The rare earth element has a unique 4f electronic structure, so that the compound can be widely applied to the fields of light, electricity and magnetism, environmental protection, biomedicine and the like. Of all rare earth elements, cerium is the most abundant and most inexpensive. Thus cerium oxide (CeO)2) The material has higher development value.

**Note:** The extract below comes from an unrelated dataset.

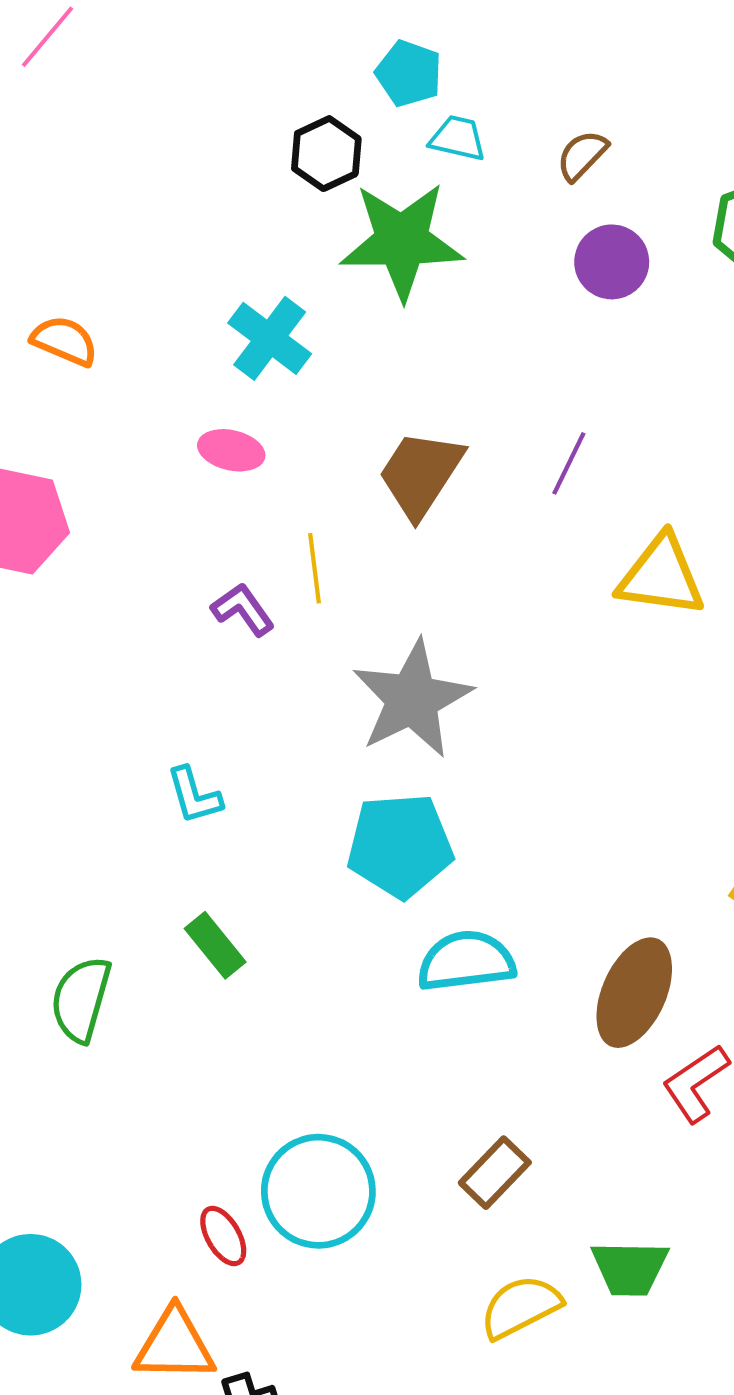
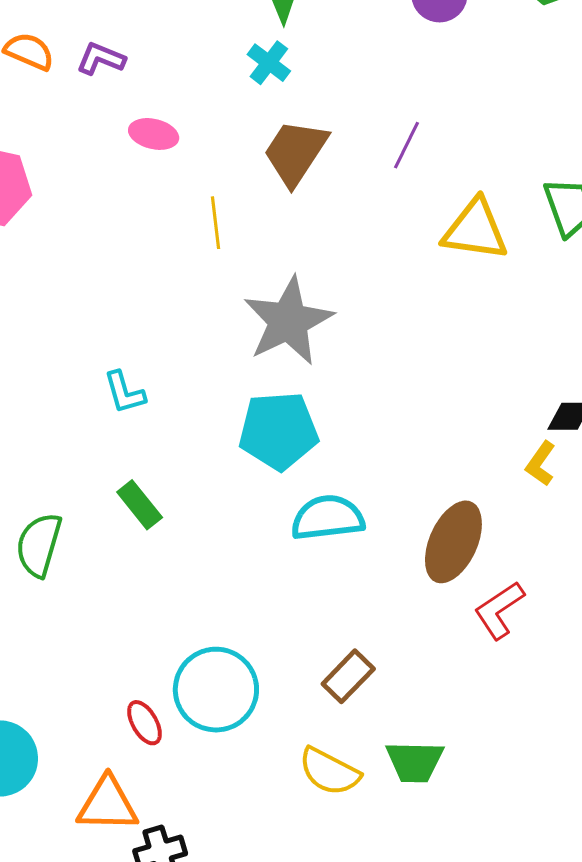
cyan cross: (270, 338) -> (269, 63), moved, size x0.7
purple L-shape: (243, 610) -> (101, 59), moved, turned -33
green trapezoid: (630, 1268) -> (415, 762), moved
yellow semicircle: (521, 1307) -> (329, 772), moved, turned -126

Gold (Au) is currently used as a catalyst in the conversion of 4-nitrophenol to 4-aminophenol, but the expensive price of Au limits its widespread use in this area. Meanwhile, the catalytic effect of the catalyst is directly related to the particle size, and the agglomeration of Au particles can reduce the specific surface area, so that the combination sites of reactants are obviously reduced, which is also the main reason for limiting the catalytic efficiency. Therefore, it is necessary to develop a material capable of preferentially reducing the agglomeration of the supported Au particles and reducing the particle size of the supported Au particles. With smooth surface of CeO2CeO with more flocculent nanospheres than nanospheres2The nanosphere has large specific surface area, provides more positions for loading Au particles, prevents massive agglomeration of the Au particles and reduces the particle size of the Au particles. In addition, the large specific surface area also provides more active sites for catalytic reaction, and is beneficial to improving the catalytic reaction efficiency.
Disclosure of Invention
Technical problem to be solved
In order to solve the problems in the prior art, the invention provides the smooth CeO with the surface, which has large specific surface area, thereby effectively reducing the agglomeration of Au particles and enhancing the catalytic performance2Nanospheres and multi-flocculent CeO2Nanospheres.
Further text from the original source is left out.